*Exercise directions*.
Copy whichever lines of the data hold the word "tussen".

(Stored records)
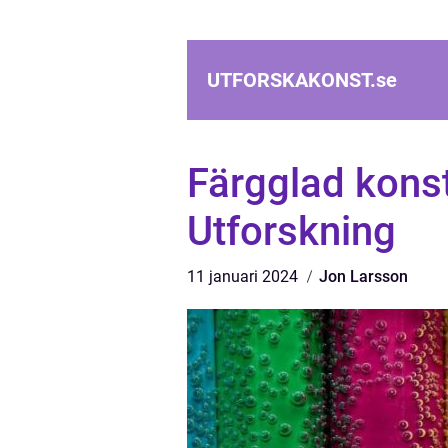
UTFORSKAKONST.
se
Färgglad kons
Utforskning
11 januari 2024
Jon Larsson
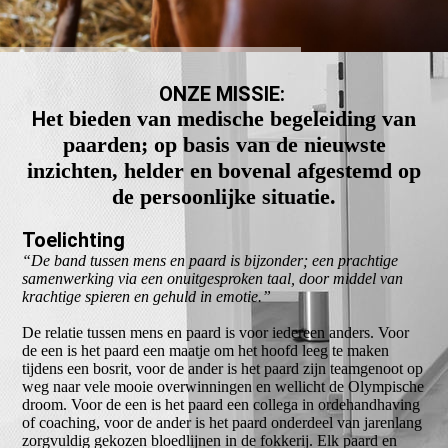
ONZE MISSIE:
et bieden van medische begeleiding van
H
paarden; op basis van de nieuwste
inzichten, helder en bovenal afgestemd op
de persoonlijke situatie.
Toelichting
“De band tussen mens en paard is bijzonder; een prachtige
samenwerking via een onuitgesproken taal, door middel van
krachtige spieren en gehuld in emotie.”
De relatie tussen mens en paard is voor iedereen anders. Voor
de een is het paard een maatje om het hoofd leeg te maken
tijdens een bosrit, voor de ander is het paard zijn teamgenoot op
weg naar vele mooie overwinningen en wellicht de Olympische
droom. Voor de een is het paard een collega in ordehandhaving
of coaching, voor de ander is het paard onderdeel van jarenlang
zorgvuldig gekozen bloedlijnen in de fokkerij. Elk paard en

*Output of the exercise*.
“De band tussen mens en paard is bijzonder; een prachtige
De relatie tussen mens en paard is voor iedereen anders. Voor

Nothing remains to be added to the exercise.